Justin Kious casting for rainbow trout in Spruce Lake. With so much recreational potential, the South Chilcotin Mountains Provincial Park sees a lot of activity, making planning essential to ensuring the best experience for all.

Collecting the data by bike wasn’t mandated, but it was a stroke of genius. As described by Ministry officials, “It was an excellent way to move relatively quickly and easily across the park. Having the plan developers get out on the ground and see the landscape firsthand helped them understand the access routes, the logical rest stops and overnight camping locations and the location for critical trail signage.”

You can’t really understand the park as a whole unless you get out on the land, wade across rivers, camp in grizzly country, access alpine passes and hike-a-bike up mountain peaks. Because the final concept plan comes with this embedded intelligence of the developers’ professional expertise combined with on-the-ground perspective, BC Parks is now armed to “provide the best possible recreation experience while also conserving the many values this park contains.” A win-win for all users.
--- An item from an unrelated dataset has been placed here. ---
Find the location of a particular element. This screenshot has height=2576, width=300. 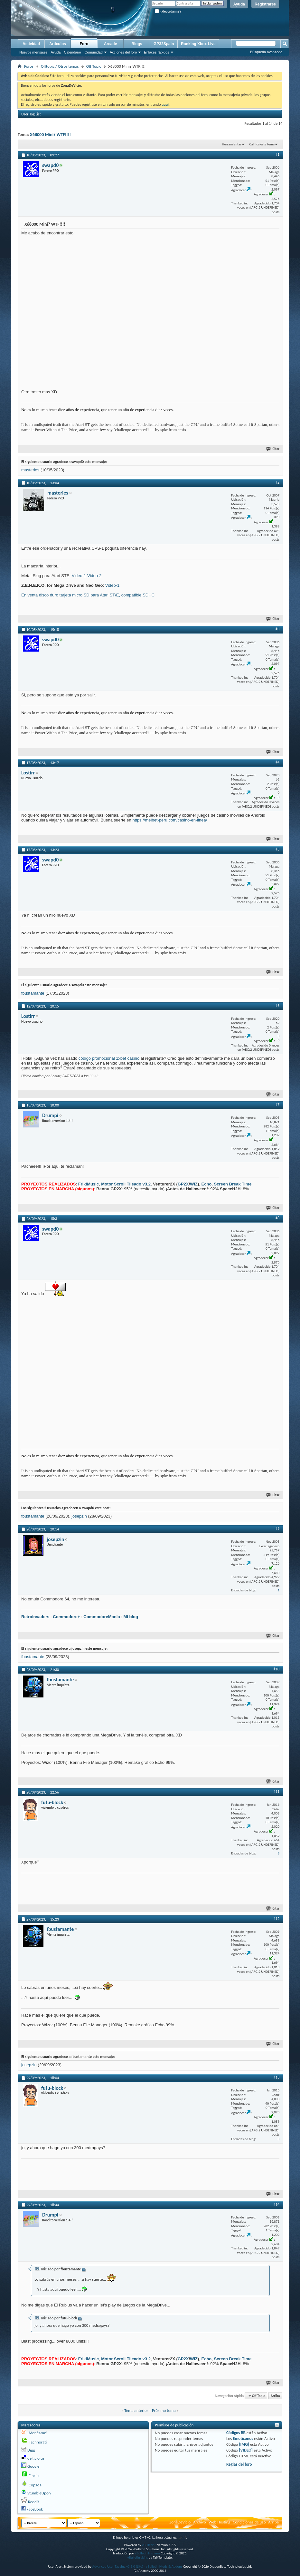

#9 is located at coordinates (277, 1528).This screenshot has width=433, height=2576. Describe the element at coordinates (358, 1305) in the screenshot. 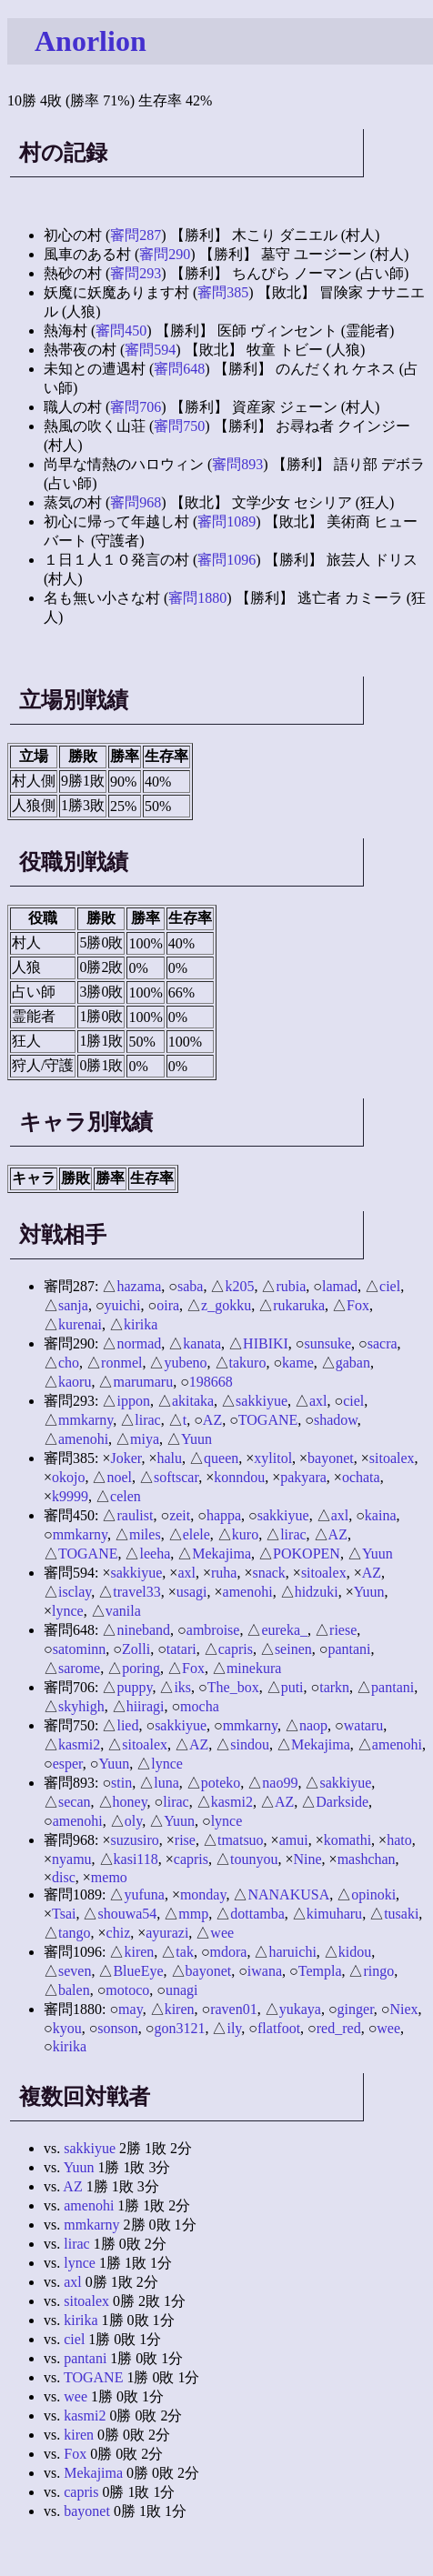

I see `Fox` at that location.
Several work plans have resulted from Barratt’s team’s findings. In the two seasons following its completion, BC Parks has in- stalled trailhead and float plane access kiosks, better food caches in all campgrounds, and new pit toilets and replacement of old toilets. They’ve also replaced all the float plane docks. Trail improvements include large reroutes, built-up sections of boardwalk and some new user-specific trails. BC Parks is looking at building a ranger station, as recommended, at Spruce Lake as well.

With the document in hand, they’re no longer flying blind or being pulled around by the loudest special interest group. In 2017, the plan won a National Award of Excellence from the Canadian Society of Landscape Architects. Equally satisfying for the bike nuts behind it, it’s being used as a blueprint to help manage one of the most beautiful and beloved places in the world to ride.